Practical lessons learnt from building a demand-supply forecasting model

Sometimes back, I was leading a project at Microsoft to build their demand and supply forecasting models for spot virtual machines running in Azure. The idea behind using the demand-supply forecast models is to improve the dynamic pricing algorithm for spot instances.

For people who are unaware of spot virtual machines, almost all cloud service providers provide them. These virtual machines comes at a discounted price compared to the standard virtual machines (roughly 10% to 90% discount) but with the gotcha that these spot VMs can be evicted (read: Job killed) anytime depending on the current demand and bids. (Think like an auction).

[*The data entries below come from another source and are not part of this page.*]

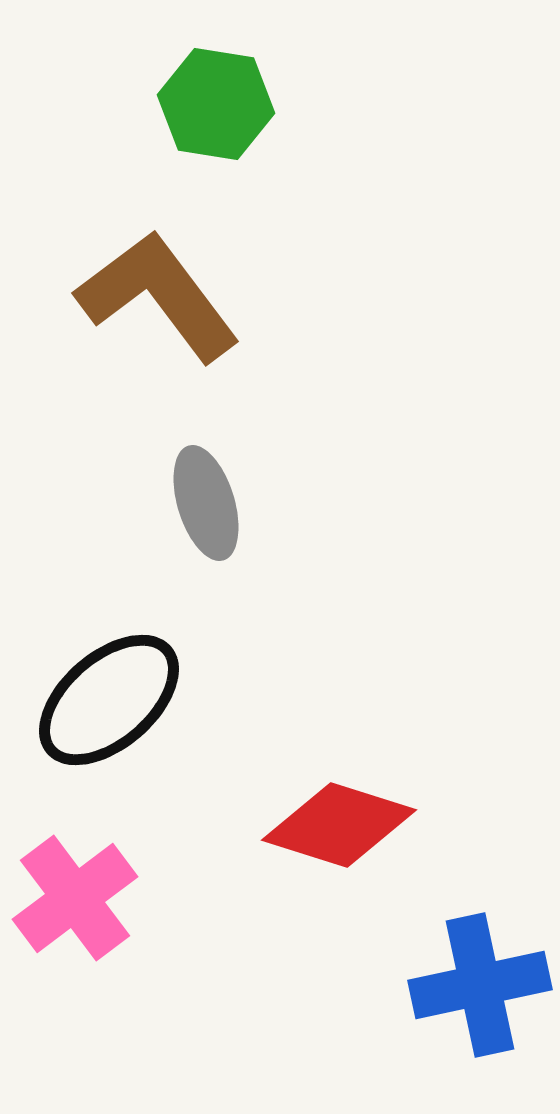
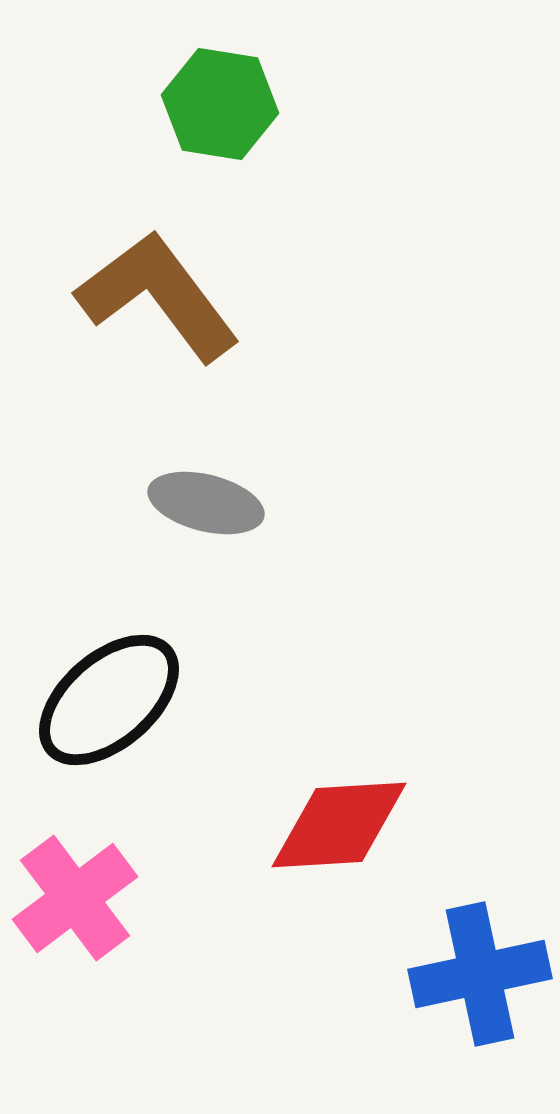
green hexagon: moved 4 px right
gray ellipse: rotated 59 degrees counterclockwise
red diamond: rotated 21 degrees counterclockwise
blue cross: moved 11 px up
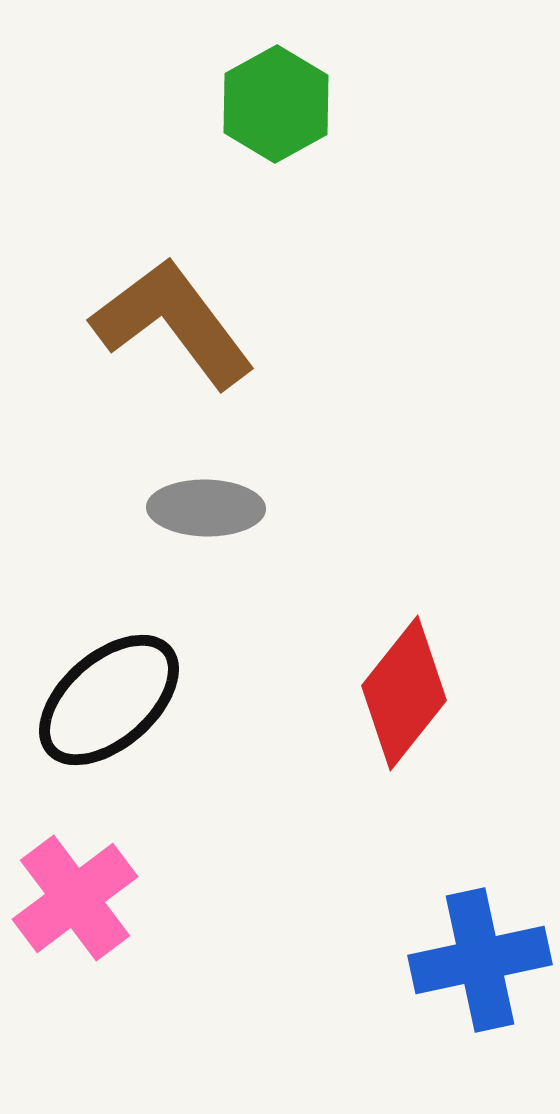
green hexagon: moved 56 px right; rotated 22 degrees clockwise
brown L-shape: moved 15 px right, 27 px down
gray ellipse: moved 5 px down; rotated 13 degrees counterclockwise
red diamond: moved 65 px right, 132 px up; rotated 48 degrees counterclockwise
blue cross: moved 14 px up
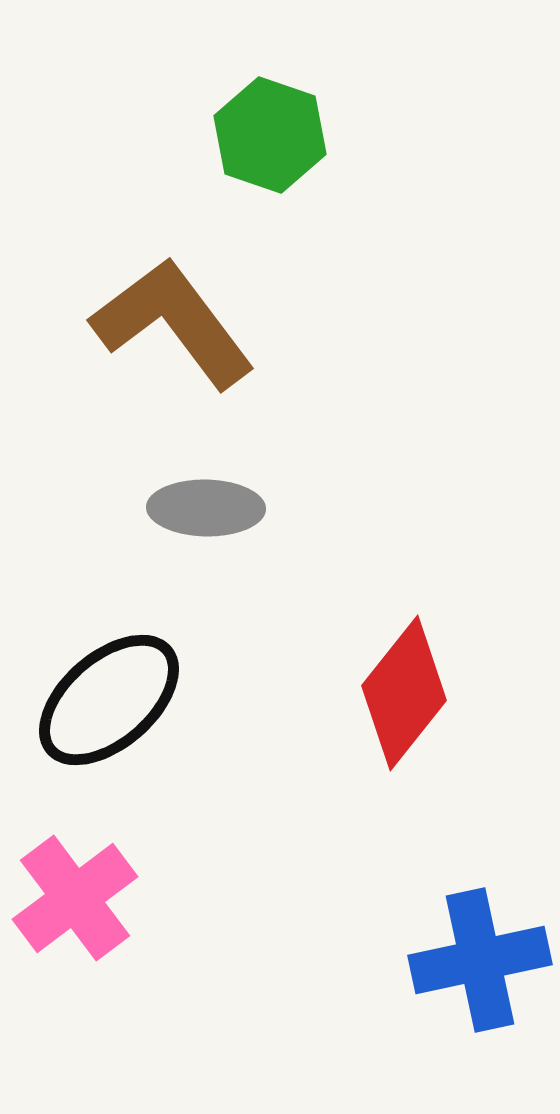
green hexagon: moved 6 px left, 31 px down; rotated 12 degrees counterclockwise
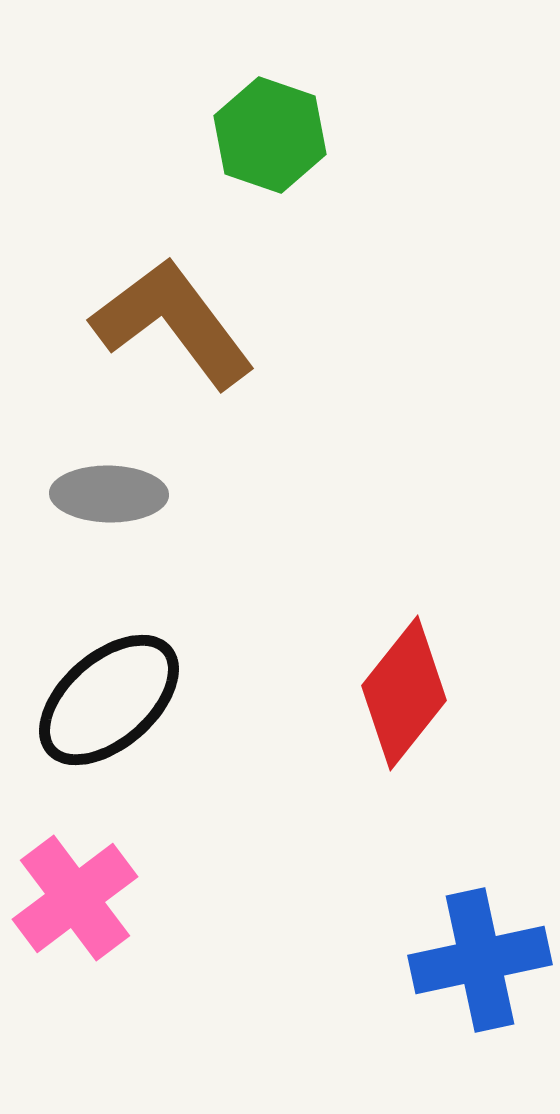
gray ellipse: moved 97 px left, 14 px up
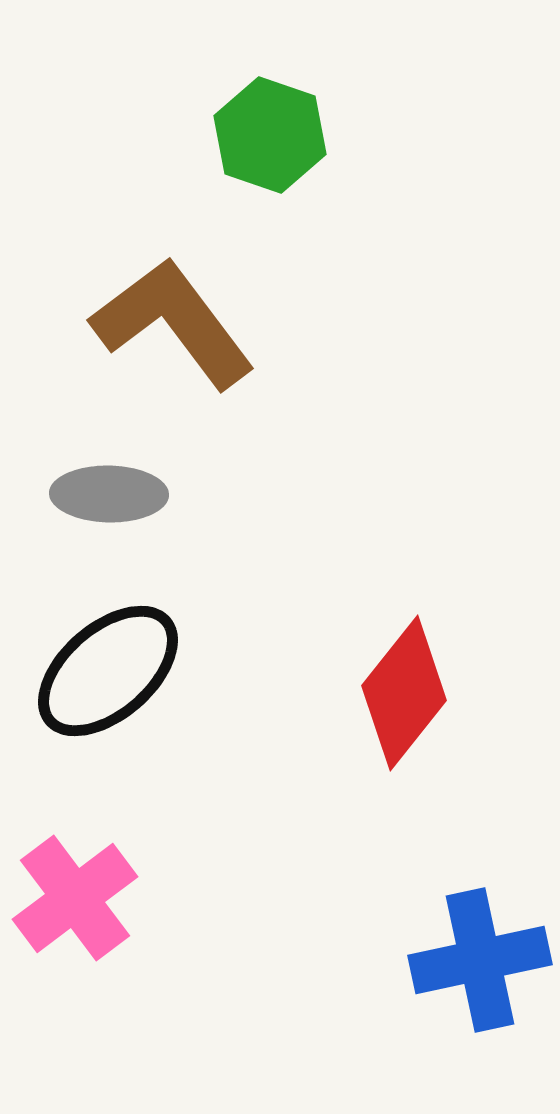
black ellipse: moved 1 px left, 29 px up
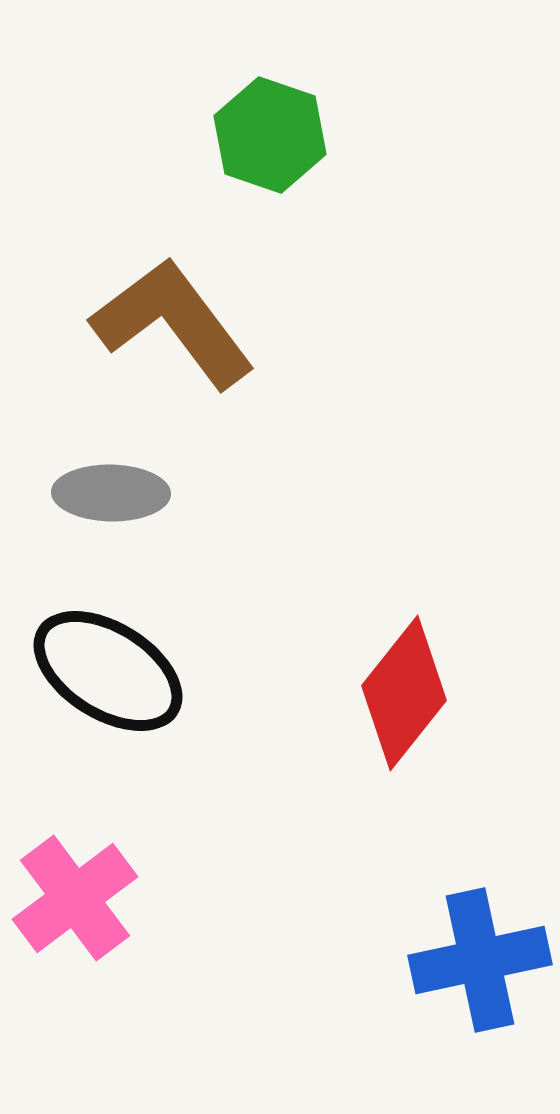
gray ellipse: moved 2 px right, 1 px up
black ellipse: rotated 73 degrees clockwise
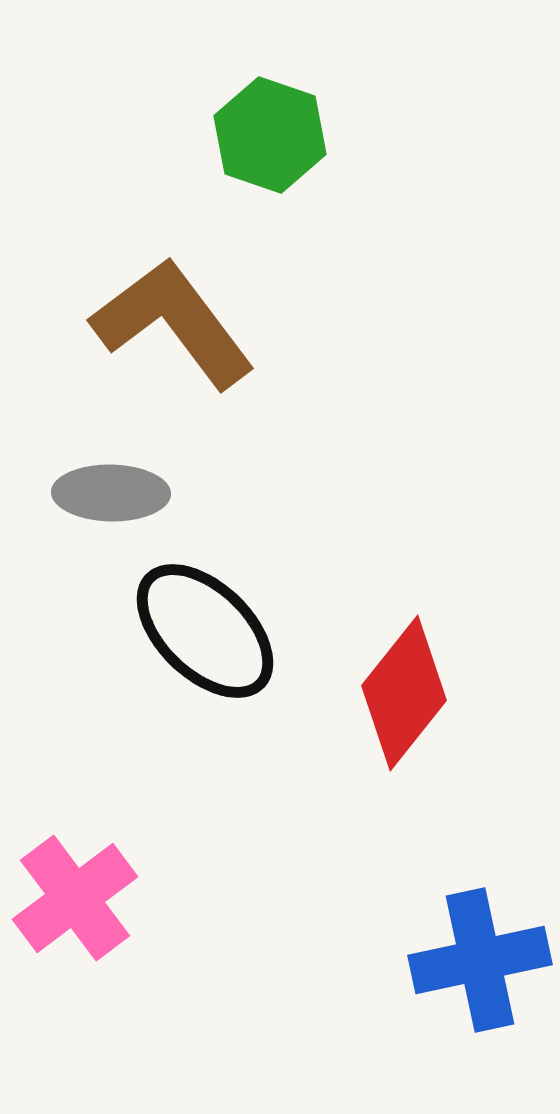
black ellipse: moved 97 px right, 40 px up; rotated 12 degrees clockwise
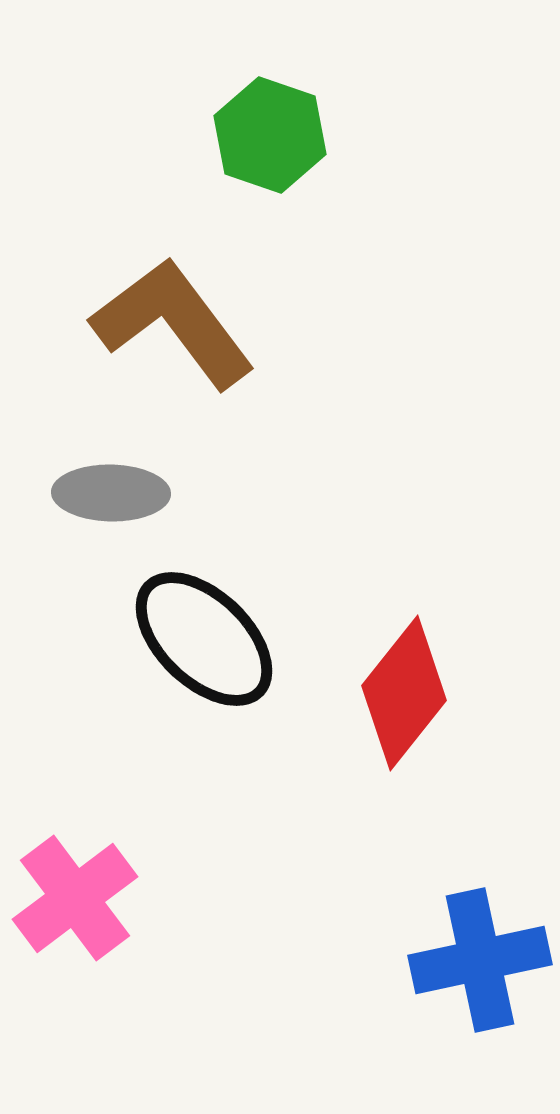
black ellipse: moved 1 px left, 8 px down
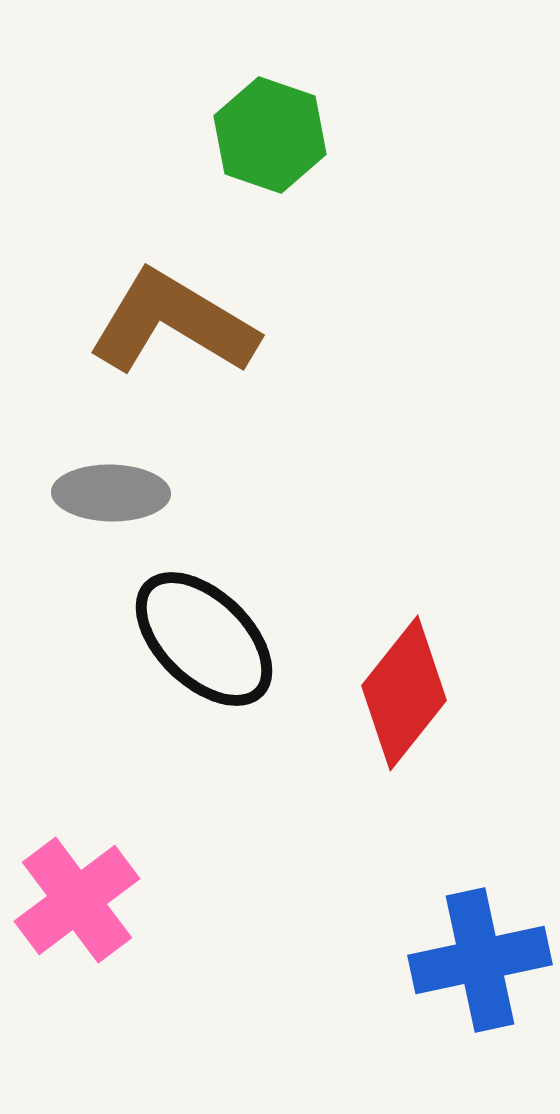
brown L-shape: rotated 22 degrees counterclockwise
pink cross: moved 2 px right, 2 px down
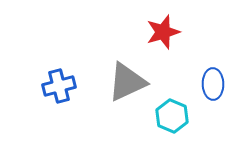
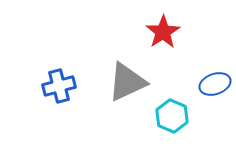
red star: rotated 16 degrees counterclockwise
blue ellipse: moved 2 px right; rotated 72 degrees clockwise
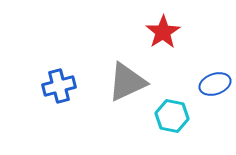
cyan hexagon: rotated 12 degrees counterclockwise
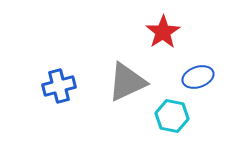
blue ellipse: moved 17 px left, 7 px up
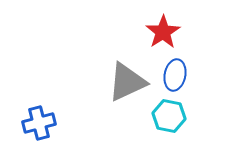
blue ellipse: moved 23 px left, 2 px up; rotated 60 degrees counterclockwise
blue cross: moved 20 px left, 37 px down
cyan hexagon: moved 3 px left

An optimal pricing algorithm for these spot instances should take into account the projected demand and supply because we do not want to price these VMs too less such that the demand for these exceeds the projected supply. The exact dynamic pricing algorithm is a story for another post though.

The demand-supply forecasting deals with 700+ different virtual machines e.g. standard_d16s_v5, running across 100+ regions and running either linux or windows OS. Thus, there are approx. 700 * 100 * 2 = 140K different time series for demand as well as supply or 280K in total considering both demand and supply together.

Each time series uses last 365 days worth of data i.e. approximately 102M values.

Some lessons learnt and choices made while taking this project to completion:

Using deep learning models from the word go instead of spending time on classical ML techniques such as ARIMA, Gradient Boosting for forecasting etc.

That is not to say that classical forecasting algorithms and gradient boosting are not good algorithms. From our experience working with forecasting problems in similar domains, we have found that deep learning models often outperform ARIMA or XGBOOST and also we save time on manually creating features such as finding the periodicity using Fast Fourier Transforms etc.

Another reason is that the predictions from our forecasting models are not consumed in real time, and thus we took the liberty to improve the accuracy of the forecasts. Regression models are faster with inference times but performs poorly as compared to deep learning models.
Modelling all the 280K time series together instead of individually modelling them or creating sub-groups based on VM or region or OS etc.

The advantages of a single model over multiple models are as follows:

a. A significant number of (VM, region and OS) tuples have very less data and thus modelling them separately do not make much sense.

b. Ease of maintenance. It is easier to build and maintain a single model.

c. Better with cold start problem. New VMs will not have enough time series data.
Using distributed map-reduce jobs wherever feasible to deal with large datasets and to reduce data processing times. But understanding where map-reduce will be beneficial vs. wherever not.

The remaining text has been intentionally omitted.